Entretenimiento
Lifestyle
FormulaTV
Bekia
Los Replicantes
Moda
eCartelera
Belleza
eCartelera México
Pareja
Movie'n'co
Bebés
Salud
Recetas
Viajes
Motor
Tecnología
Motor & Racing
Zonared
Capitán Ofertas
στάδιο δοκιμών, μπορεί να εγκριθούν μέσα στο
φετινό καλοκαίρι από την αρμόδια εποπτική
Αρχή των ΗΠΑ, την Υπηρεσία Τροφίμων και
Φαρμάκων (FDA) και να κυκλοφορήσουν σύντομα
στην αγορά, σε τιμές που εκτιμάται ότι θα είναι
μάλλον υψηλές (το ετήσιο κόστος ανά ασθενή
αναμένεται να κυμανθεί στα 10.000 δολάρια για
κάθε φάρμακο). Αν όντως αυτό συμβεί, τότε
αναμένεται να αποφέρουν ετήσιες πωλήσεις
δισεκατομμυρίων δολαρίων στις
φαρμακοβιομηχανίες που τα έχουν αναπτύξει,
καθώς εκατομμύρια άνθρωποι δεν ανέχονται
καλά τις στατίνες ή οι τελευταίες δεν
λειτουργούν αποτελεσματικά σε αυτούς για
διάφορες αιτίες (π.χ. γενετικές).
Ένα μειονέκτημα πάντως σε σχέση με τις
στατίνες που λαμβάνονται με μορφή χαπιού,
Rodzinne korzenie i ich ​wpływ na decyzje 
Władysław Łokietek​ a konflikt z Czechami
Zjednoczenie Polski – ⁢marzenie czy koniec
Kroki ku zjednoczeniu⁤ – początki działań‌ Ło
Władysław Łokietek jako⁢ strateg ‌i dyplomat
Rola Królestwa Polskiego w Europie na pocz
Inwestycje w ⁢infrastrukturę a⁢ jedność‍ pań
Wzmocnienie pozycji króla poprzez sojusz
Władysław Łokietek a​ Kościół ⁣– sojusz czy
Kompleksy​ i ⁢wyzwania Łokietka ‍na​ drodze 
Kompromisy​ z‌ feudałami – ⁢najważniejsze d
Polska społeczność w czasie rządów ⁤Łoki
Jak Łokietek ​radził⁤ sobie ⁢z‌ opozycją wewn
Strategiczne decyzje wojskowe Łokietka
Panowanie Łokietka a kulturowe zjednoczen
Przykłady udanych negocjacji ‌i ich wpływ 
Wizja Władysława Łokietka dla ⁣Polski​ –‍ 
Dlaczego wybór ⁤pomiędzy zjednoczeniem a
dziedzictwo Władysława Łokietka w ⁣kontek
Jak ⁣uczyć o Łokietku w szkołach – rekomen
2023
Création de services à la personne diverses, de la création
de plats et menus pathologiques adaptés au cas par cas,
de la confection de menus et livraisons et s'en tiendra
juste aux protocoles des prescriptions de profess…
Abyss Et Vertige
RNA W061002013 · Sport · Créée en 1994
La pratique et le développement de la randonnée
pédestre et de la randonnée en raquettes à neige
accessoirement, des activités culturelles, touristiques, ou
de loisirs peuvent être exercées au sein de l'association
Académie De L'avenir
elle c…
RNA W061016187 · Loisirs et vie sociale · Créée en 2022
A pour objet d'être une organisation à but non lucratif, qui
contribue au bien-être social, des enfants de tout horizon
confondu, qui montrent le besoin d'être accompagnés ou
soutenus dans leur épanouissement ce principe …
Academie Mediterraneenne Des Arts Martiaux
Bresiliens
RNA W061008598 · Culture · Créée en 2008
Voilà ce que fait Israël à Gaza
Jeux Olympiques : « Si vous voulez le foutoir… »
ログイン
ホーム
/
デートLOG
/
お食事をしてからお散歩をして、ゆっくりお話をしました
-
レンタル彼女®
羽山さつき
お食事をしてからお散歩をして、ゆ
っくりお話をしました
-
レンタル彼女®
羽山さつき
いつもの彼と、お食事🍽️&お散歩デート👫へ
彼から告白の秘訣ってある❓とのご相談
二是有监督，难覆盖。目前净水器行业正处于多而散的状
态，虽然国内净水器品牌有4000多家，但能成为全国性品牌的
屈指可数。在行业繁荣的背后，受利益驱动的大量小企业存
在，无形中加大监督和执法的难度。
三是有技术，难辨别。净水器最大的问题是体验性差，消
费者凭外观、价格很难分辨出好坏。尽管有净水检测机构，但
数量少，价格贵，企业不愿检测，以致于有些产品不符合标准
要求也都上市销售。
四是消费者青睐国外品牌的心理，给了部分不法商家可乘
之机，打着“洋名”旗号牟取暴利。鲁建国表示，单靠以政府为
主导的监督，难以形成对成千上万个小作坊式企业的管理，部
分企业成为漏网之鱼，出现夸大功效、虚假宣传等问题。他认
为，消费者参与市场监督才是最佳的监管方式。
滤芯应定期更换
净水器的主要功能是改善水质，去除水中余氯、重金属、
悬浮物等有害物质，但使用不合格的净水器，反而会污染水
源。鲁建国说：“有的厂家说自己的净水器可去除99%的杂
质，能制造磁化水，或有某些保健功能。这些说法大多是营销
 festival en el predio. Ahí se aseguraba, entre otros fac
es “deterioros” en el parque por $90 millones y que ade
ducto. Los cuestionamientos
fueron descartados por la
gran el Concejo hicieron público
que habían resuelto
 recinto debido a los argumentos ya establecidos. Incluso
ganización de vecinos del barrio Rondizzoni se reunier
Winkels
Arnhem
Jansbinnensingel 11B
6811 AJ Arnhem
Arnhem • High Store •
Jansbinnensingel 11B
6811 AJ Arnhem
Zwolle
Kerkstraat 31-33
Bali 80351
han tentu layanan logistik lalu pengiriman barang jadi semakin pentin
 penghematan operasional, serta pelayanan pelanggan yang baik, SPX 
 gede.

- - - - -

**What is being asked:** An exact transcription of every record above is required.

**Response area:**
Entretenimiento
Lifestyle
FormulaTV
Bekia
Los Replicantes
Moda
eCartelera
Belleza
eCartelera México
Pareja
Movie'n'co
Bebés
Salud
Recetas
Viajes
Motor
Tecnología
Motor & Racing
Zonared
Capitán Ofertas
στάδιο δοκιμών, μπορεί να εγκριθούν μέσα στο
φετινό καλοκαίρι από την αρμόδια εποπτική
Αρχή των ΗΠΑ, την Υπηρεσία Τροφίμων και
Φαρμάκων (FDA) και να κυκλοφορήσουν σύντομα
στην αγορά, σε τιμές που εκτιμάται ότι θα είναι
μάλλον υψηλές (το ετήσιο κόστος ανά ασθενή
αναμένεται να κυμανθεί στα 10.000 δολάρια για
κάθε φάρμακο). Αν όντως αυτό συμβεί, τότε
αναμένεται να αποφέρουν ετήσιες πωλήσεις
δισεκατομμυρίων δολαρίων στις
φαρμακοβιομηχανίες που τα έχουν αναπτύξει,
καθώς εκατομμύρια άνθρωποι δεν ανέχονται
καλά τις στατίνες ή οι τελευταίες δεν
λειτουργούν αποτελεσματικά σε αυτούς για
διάφορες αιτίες (π.χ. γενετικές).
Ένα μειονέκτημα πάντως σε σχέση με τις
στατίνες που λαμβάνονται με μορφή χαπιού,
Rodzinne korzenie i ich ​wpływ na decyzje 
Władysław Łokietek​ a konflikt z Czechami
Zjednoczenie Polski – ⁢marzenie czy koniec
Kroki ku zjednoczeniu⁤ – początki działań‌ Ło
Władysław Łokietek jako⁢ strateg ‌i dyplomat
Rola Królestwa Polskiego w Europie na pocz
Inwestycje w ⁢infrastrukturę a⁢ jedność‍ pań
Wzmocnienie pozycji króla poprzez sojusz
Władysław Łokietek a​ Kościół ⁣– sojusz czy
Kompleksy​ i ⁢wyzwania Łokietka ‍na​ drodze 
Kompromisy​ z‌ feudałami – ⁢najważniejsze d
Polska społeczność w czasie rządów ⁤Łoki
Jak Łokietek ​radził⁤ sobie ⁢z‌ opozycją wewn
Strategiczne decyzje wojskowe Łokietka
Panowanie Łokietka a kulturowe zjednoczen
Przykłady udanych negocjacji ‌i ich wpływ 
Wizja Władysława Łokietka dla ⁣Polski​ –‍ 
Dlaczego wybór ⁤pomiędzy zjednoczeniem a
dziedzictwo Władysława Łokietka w ⁣kontek
Jak ⁣uczyć o Łokietku w szkołach – rekomen
2023
Création de services à la personne diverses, de la création
de plats et menus pathologiques adaptés au cas par cas,
de la confection de menus et livraisons et s'en tiendra
juste aux protocoles des prescriptions de profess…
Abyss Et Vertige
RNA W061002013 · Sport · Créée en 1994
La pratique et le développement de la randonnée
pédestre et de la randonnée en raquettes à neige
accessoirement, des activités culturelles, touristiques, ou
de loisirs peuvent être exercées au sein de l'association
Académie De L'avenir
elle c…
RNA W061016187 · Loisirs et vie sociale · Créée en 2022
A pour objet d'être une organisation à but non lucratif, qui
contribue au bien-être social, des enfants de tout horizon
confondu, qui montrent le besoin d'être accompagnés ou
soutenus dans leur épanouissement ce principe …
Academie Mediterraneenne Des Arts Martiaux
Bresiliens
RNA W061008598 · Culture · Créée en 2008
Voilà ce que fait Israël à Gaza
Jeux Olympiques : « Si vous voulez le foutoir… »
ログイン
ホーム
/
デートLOG
/
お食事をしてからお散歩をして、ゆっくりお話をしました
-
レンタル彼女®
羽山さつき
お食事をしてからお散歩をして、ゆ
っくりお話をしました
-
レンタル彼女®
羽山さつき
いつもの彼と、お食事🍽️&お散歩デート👫へ
彼から告白の秘訣ってある❓とのご相談
二是有监督，难覆盖。目前净水器行业正处于多而散的状
态，虽然国内净水器品牌有4000多家，但能成为全国性品牌的
屈指可数。在行业繁荣的背后，受利益驱动的大量小企业存
在，无形中加大监督和执法的难度。
三是有技术，难辨别。净水器最大的问题是体验性差，消
费者凭外观、价格很难分辨出好坏。尽管有净水检测机构，但
数量少，价格贵，企业不愿检测，以致于有些产品不符合标准
要求也都上市销售。
四是消费者青睐国外品牌的心理，给了部分不法商家可乘
之机，打着“洋名”旗号牟取暴利。鲁建国表示，单靠以政府为
主导的监督，难以形成对成千上万个小作坊式企业的管理，部
分企业成为漏网之鱼，出现夸大功效、虚假宣传等问题。他认
为，消费者参与市场监督才是最佳的监管方式。
滤芯应定期更换
净水器的主要功能是改善水质，去除水中余氯、重金属、
悬浮物等有害物质，但使用不合格的净水器，反而会污染水
源。鲁建国说：“有的厂家说自己的净水器可去除99%的杂
质，能制造磁化水，或有某些保健功能。这些说法大多是营销
 festival en el predio. Ahí se aseguraba, entre otros fac
es “deterioros” en el parque por $90 millones y que ade
ducto. Los cuestionamientos
fueron descartados por la
gran el Concejo hicieron público
que habían resuelto
 recinto debido a los argumentos ya establecidos. Incluso
ganización de vecinos del barrio Rondizzoni se reunier
Winkels
Arnhem
Jansbinnensingel 11B
6811 AJ Arnhem
Arnhem • High Store •
Jansbinnensingel 11B
6811 AJ Arnhem
Zwolle
Kerkstraat 31-33
Bali 80351
han tentu layanan logistik lalu pengiriman barang jadi semakin pentin
 penghematan operasional, serta pelayanan pelanggan yang baik, SPX 
 gede.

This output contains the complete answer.